Evaluations
Evaluations in railtracks are a useful tool to analyze, aggregate, and finally visualize agent runs invoked previously. Sessions are automatically stored in .railtracks/data/sessions, so evaluations can be run at any time after invoking your agent.
Evaluation Definition
import railtracks as rt
from railtracks import evaluations as evals
# load the data
data = evals.extract_agent_data_points(".railtracks/data/sessions/")
# Default Evaluators
t_evaluator = evals.ToolUseEvaluator()
llm_evaluator = evals.LLMInferenceEvaluator()
# Configurable Evaluators
judge_evaluator = evals.JudgeEvaluator(
llm=rt.llm.OpenAILLM(model_name="gpt-5.2"),
metrics=[
evals.metrics.Categorical(
name="Helpfulness",
description=(
"How helpful was the agent's response in addressing "

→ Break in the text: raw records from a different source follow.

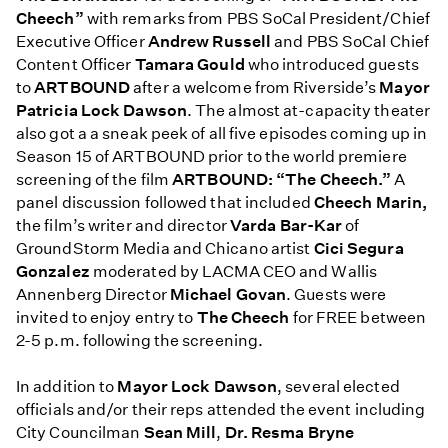
Cheech”
with remarks from PBS SoCal President/Chief
Executive Officer
Andrew Russell
and PBS SoCal Chief
Content Officer
Tamara Gould
who introduced guests
to
ARTBOUND
after a welcome from Riverside’s
Mayor
Patricia Lock Dawson
. The almost at-capacity theater
also got a a sneak peek of all five episodes coming up in
Season 15 of ARTBOUND prior to the world premiere
screening of the film
ARTBOUND: “The Cheech.”
A
panel discussion followed that included
Cheech Marin,
the film’s writer and director
Varda Bar-Kar
of
GroundStorm Media and Chicano artist
Cici Segura
Gonzalez
moderated by LACMA CEO and Wallis
Annenberg Director
Michael Govan
. Guests were
invited to enjoy entry to
The Cheech
for FREE between
2-5 p.m. following the screening.
In addition to
Mayor Lock Dawson
, several elected
officials and/or their reps attended the event including
City Councilman
Sean Mill
,
Dr. Resma Bryne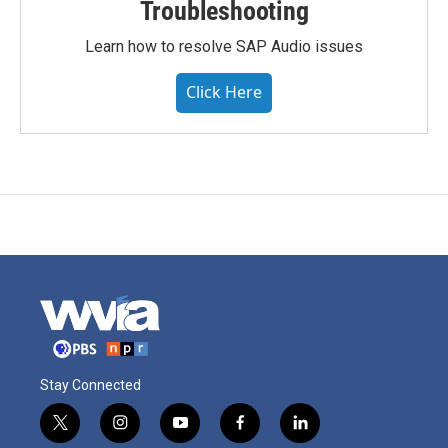
Troubleshooting
Learn how to resolve SAP Audio issues
Click Here
Stay Connected
t
i
y
f
l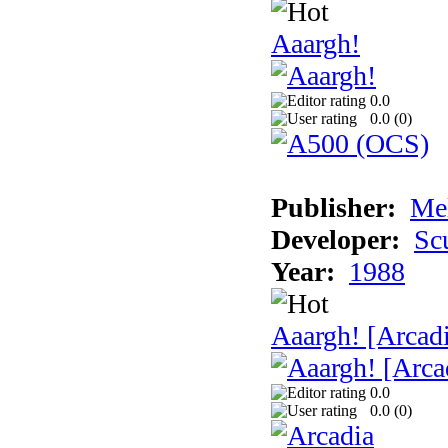
Aaargh!
0.0
0.0 (
0
)
Publisher:
Me
Developer:
Sc
Year:
1988
Aaargh! [Arcad
0.0
0.0 (
0
)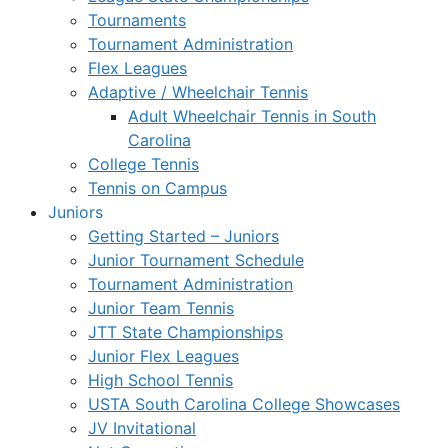
Tournaments
Tournament Administration
Flex Leagues
Adaptive / Wheelchair Tennis
Adult Wheelchair Tennis in South
Carolina
College Tennis
Tennis on Campus
Juniors
Getting Started – Juniors
Junior Tournament Schedule
Tournament Administration
Junior Team Tennis
JTT State Championships
Junior Flex Leagues
High School Tennis
USTA South Carolina College Showcases
JV Invitational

"the user's query or completing the task? Consider "
"factors such as relevance, accuracy, and completeness."
),
categories=["Not Helpful", "Somewhat Helpful", "Very Helpful"],
),
evals.metrics.Categorical(
name="Efficiency",
description=(
"How efficiently did the agent complete the task? "

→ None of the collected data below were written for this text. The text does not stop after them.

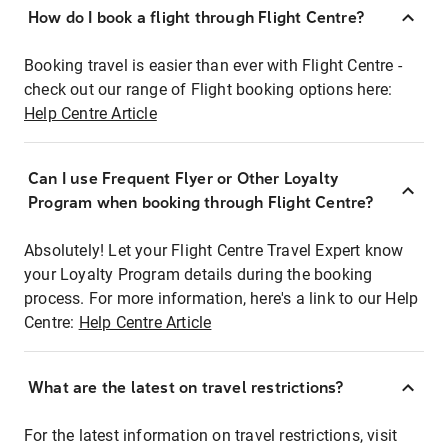
How do I book a flight through Flight Centre?
Booking travel is easier than ever with Flight Centre -
check out our range of Flight booking options here:
Help Centre Article
Can I use Frequent Flyer or Other Loyalty
Program when booking through Flight Centre?
Absolutely! Let your Flight Centre Travel Expert know
your Loyalty Program details during the booking
process. For more information, here's a link to our Help
Centre:
Help Centre Article
What are the latest on travel restrictions?
For the latest information on travel restrictions, visit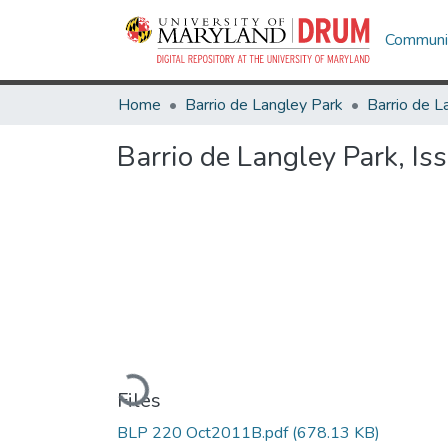
Communit
Home
Barrio de Langley Park
Barrio de L
Barrio de Langley Park, I
Loading...
Files
BLP 220 Oct2011B.pdf
(678.13 KB)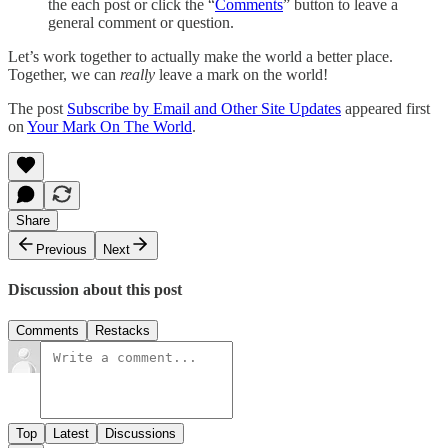
the each post or click the “
Comments
” button to leave a
general comment or question.
Let’s work together to actually make the world a better place.
Together, we can
really
leave a mark on the world!
The post
Subscribe by Email and Other Site Updates
appeared first
on
Your Mark On The World
.
Share
Previous
Next
Discussion about this post
Comments
Restacks
Top
Latest
Discussions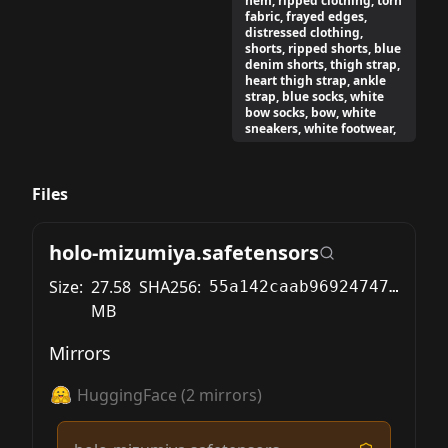
hem, ripped clothing, torn
fabric, frayed edges,
distressed clothing,
shorts, ripped shorts, blue
denim shorts, thigh strap,
heart thigh strap, ankle
strap, blue socks, white
bow socks, bow, white
sneakers, white footwear,
Files
holo-mizumiya.safetensors
Size:
27.58
SHA256:
55a142caab96924747b9039e5c57acd716cae956f242bade86c752e4aab5c678
MB
Mirrors
HuggingFace
(
2
mirrors)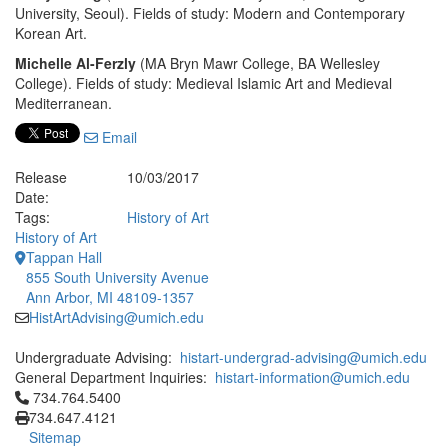
University, Seoul). Fields of study: Modern and Contemporary
Korean Art.
Michelle Al-Ferzly
(MA Bryn Mawr College, BA Wellesley
College). Fields of study: Medieval Islamic Art and Medieval
Mediterranean.
Email
Release
10/03/2017
Date:
Tags:
History of Art
History of Art
Tappan Hall
855 South University Avenue
Ann Arbor, MI 48109-1357
HistArtAdvising@umich.edu
Undergraduate Advising:
histart-undergrad-advising@umich.edu
General Department Inquiries:
histart-information@umich.edu
Click to call 734.764.5400
734.764.5400
734.647.4121
Sitemap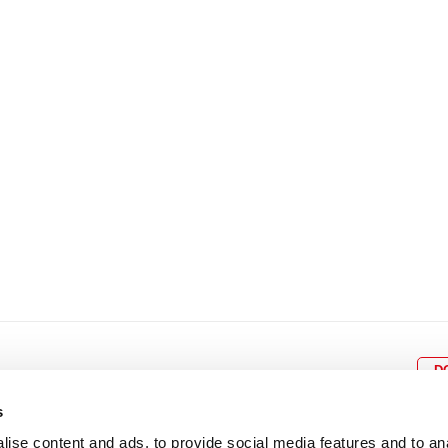
8
9
10
11
12
4
5
6
7
8
9
15
16
17
18
19
11
12
13
14
15
1
22
23
24
25
26
18
19
20
21
22
2
29
30
25
26
27
28
29
3
D
s
ise content and ads, to provide social media features and to an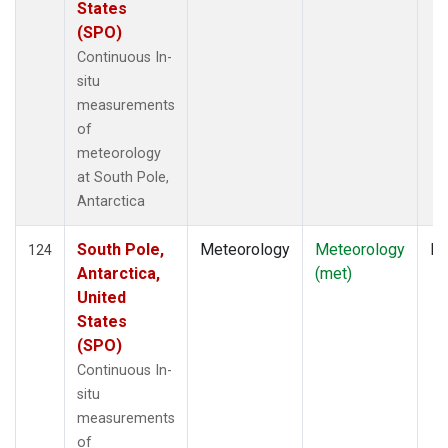
States
(SPO)
Continuous In-
situ
measurements
of
meteorology
at South Pole,
Antarctica
South Pole,
Meteorology
Meteorology
In
124
Antarctica,
(met)
United
States
(SPO)
Continuous In-
situ
measurements
of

"Consider factors such as speed, resource usage, "
"and overall effectiveness."
),
categories=["Not Efficient", "Somewhat Efficient", "Very Efficient"],
),
],
reasoning=True,
)
results = evals.evaluate(
data=data,
evaluators=[t_evaluator, llm_evaluator, judge_evaluator],
)
As long as you have previously run an agent using railtracks, the script above will then prompt you with:
Multiple agents found in the data:
0: WebsearchAgent -> 5 data points
1: FinanceAgent -> 5 data points
Select agent index(es) (comma-separated), or -1 to evaluate all:
Upon selection, the results of the evaluation are automatically saved to your .railtracks/data/evaluations folder. You can subsequently use the railtracks viz command to look and analyze the results.